Saved entries
----
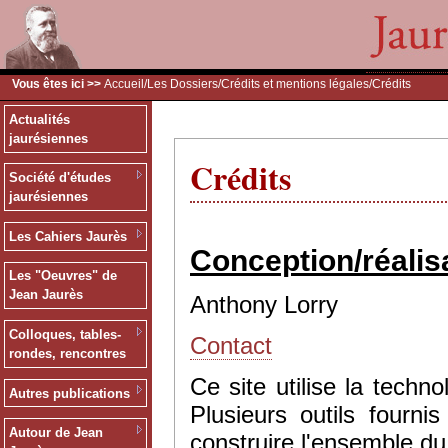
Vous êtes ici >>
Accueil
/
Les Dossiers
/
Crédits et mentions légales
/Crédits
Actualités
jaurésiennes
Crédits
Société d'études
jaurésiennes
Les Cahiers Jaurès
Conception/réalis
Les "Oeuvres" de
Jean Jaurès
Anthony Lorry
Colloques, tables-
Contact
rondes, rencontres
Ce site utilise la tec
Autres publications
Plusieurs outils fourn
Autour de Jean
construire l'ensemble du 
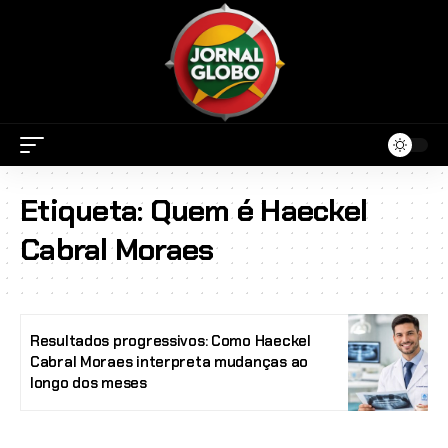
Etiqueta:
Quem é Haeckel
Cabral Moraes
Resultados progressivos: Como Haeckel
Cabral Moraes interpreta mudanças ao
longo dos meses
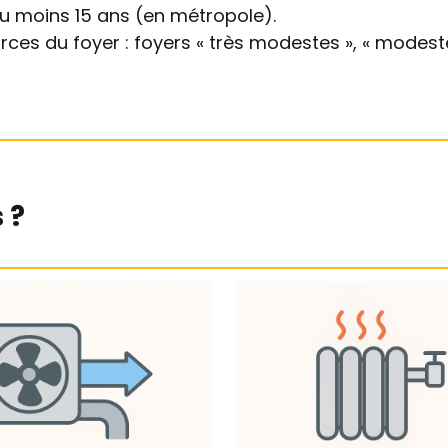
au moins 15 ans (en métropole).
ces du foyer : foyers « très modestes », « modeste
 ?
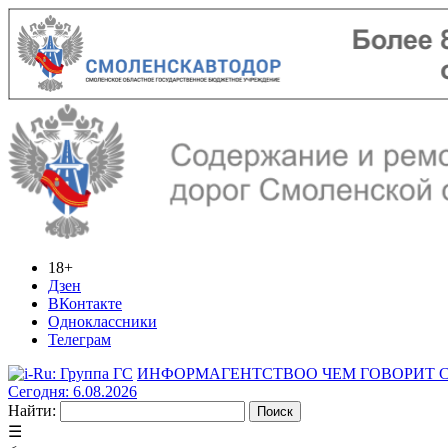
18+
Дзен
ВКонтакте
Одноклассники
Телеграм
ИНФОРМАГЕНТСТВО
О ЧЕМ ГОВОРИТ
Сегодня: 6.08.2026
Найти:
☰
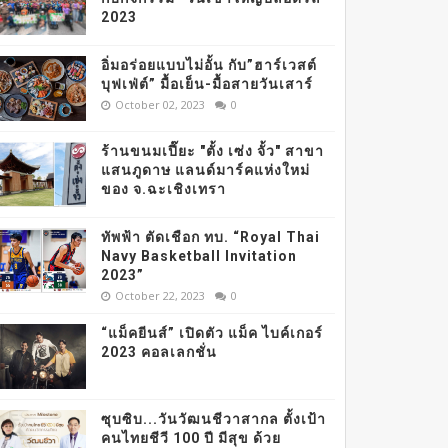
2023
อิ่มอร่อยแบบไม่อั้น กับ”ฮาร์เวสต์
บุฟเฟ่ต์” มื้อเย็น-มื้อสายวันเสาร์
October 02, 2023
0
ร้านขนมเปี๊ยะ "ตั้ง เซ่ง จั้ว" สาขา
แสนภูดาษ แลนด์มาร์คแห่งใหม่
ของ จ.ฉะเชิงเทรา
ทัพฟ้า ตัดเชือก ทบ. “Royal Thai
Navy Basketball Invitation
2023”
October 22, 2023
0
“แม็คยีนส์” เปิดตัว แม็ค ไบค์เกอร์
2023 คอลเลกชั่น
ซุบซิบ...วันวัฒนชีวาสากล ตั้งเป้า
คนไทยชีวี 100 ปี มีสุข ด้วย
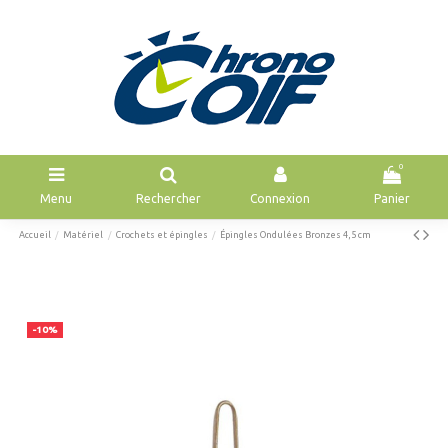
0
Menu
Rechercher
Connexion
Panier
Accueil
Matériel
Crochets et épingles
Épingles Ondulées Bronzes 4,5 cm
-10%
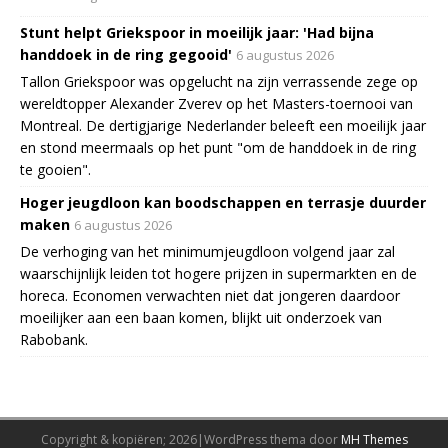
Stunt helpt Griekspoor in moeilijk jaar: 'Had bijna
handdoek in de ring gegooid'
6 augustus 2026
Tallon Griekspoor was opgelucht na zijn verrassende zege op
wereldtopper Alexander Zverev op het Masters-toernooi van
Montreal. De dertigjarige Nederlander beleeft een moeilijk jaar
en stond meermaals op het punt "om de handdoek in de ring
te gooien".
Hoger jeugdloon kan boodschappen en terrasje duurder
maken
6 augustus 2026
De verhoging van het minimumjeugdloon volgend jaar zal
waarschijnlijk leiden tot hogere prijzen in supermarkten en de
horeca. Economen verwachten niet dat jongeren daardoor
moeilijker aan een baan komen, blijkt uit onderzoek van
Rabobank.
Copyright & kopiëren; 2026|WordPress thema door
MH Themes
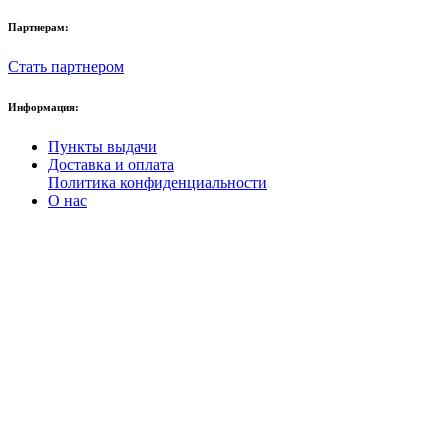
Партнерам:
Стать партнером
Информация:
Пункты выдачи
Доставка и оплата
Политика конфиденциальности
О нас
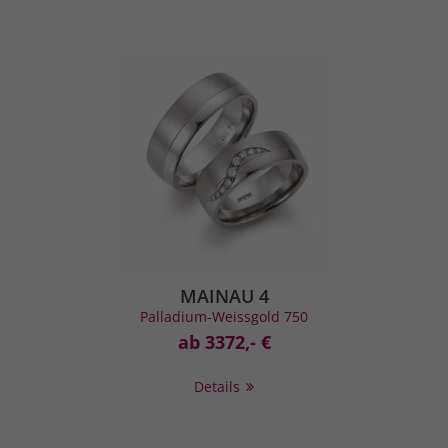
MAINAU 4
Palladium-Weissgold 750
ab 3372,- €
Details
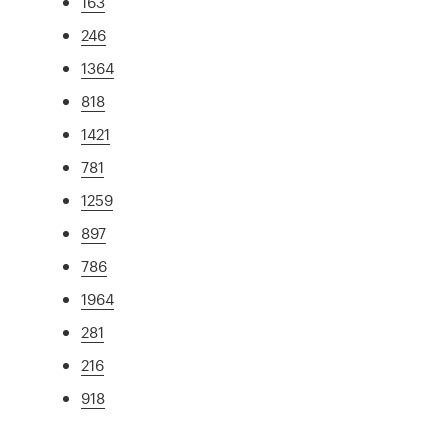
163
246
1364
818
1421
781
1259
897
786
1964
281
216
918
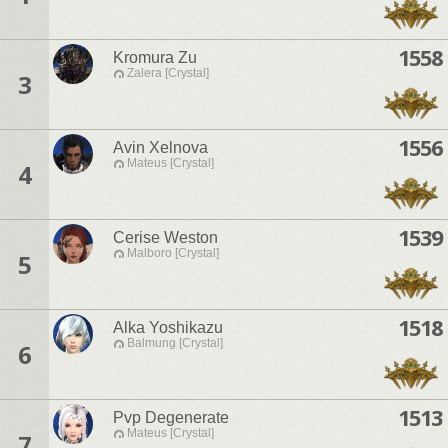
1558
Kromura Zu
Zalera [Crystal]
3
1556
Avin Xelnova
Mateus [Crystal]
4
1539
Cerise Weston
Malboro [Crystal]
5
1518
Alka Yoshikazu
Balmung [Crystal]
6
1513
Pvp Degenerate
Mateus [Crystal]
7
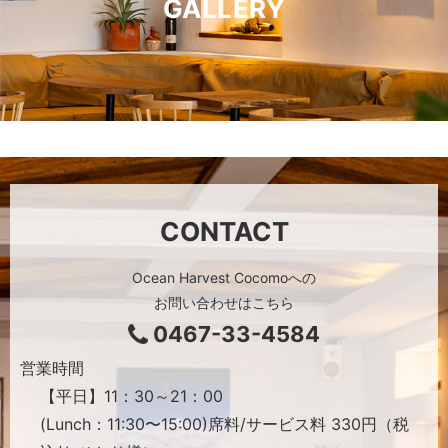
GALLERY
CONTACT
Ocean Harvest Cocomoへの
お問い合わせはこちら
0467-33-4584
営業時間
【平日】11：30～21：00
(Lunch：11:30〜15:00)席料/サービス料 330円（税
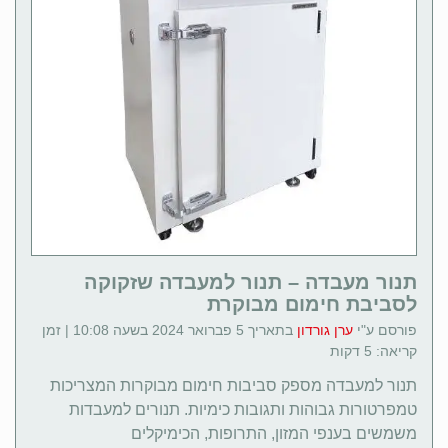
תנור מעבדה – תנור למעבדה שזקוקה
לסביבת חימום מבוקרת
פורסם ע"י
ערן גורדון
בתאריך 5 פברואר 2024 בשעה 10:08 | זמן
קריאה: 5 דקות
תנור למעבדה מספק סביבות חימום מבוקרות המצריכות
טמפרטורות גבוהות ותגובות כימיות. תנורים למעבדות
משמשים בענפי המזון, התרופות, הכימיקלים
----
About this exercise
Lines wanted from the entries above: the one with "Crochets et épingles", the one with "wereldtopper Alexander Zverev", and all lines between. Please copy them exactly, without the pictures and without anything else.

Response to this task
Crochets et épingles
Épingles Ondulées Bronzes 4,5 cm
-10%
Stunt helpt Griekspoor in moeilijk jaar: 'Had bijna
handdoek in de ring gegooid'
6 augustus 2026
Tallon Griekspoor was opgelucht na zijn verrassende zege op
wereldtopper Alexander Zverev op het Masters-toernooi van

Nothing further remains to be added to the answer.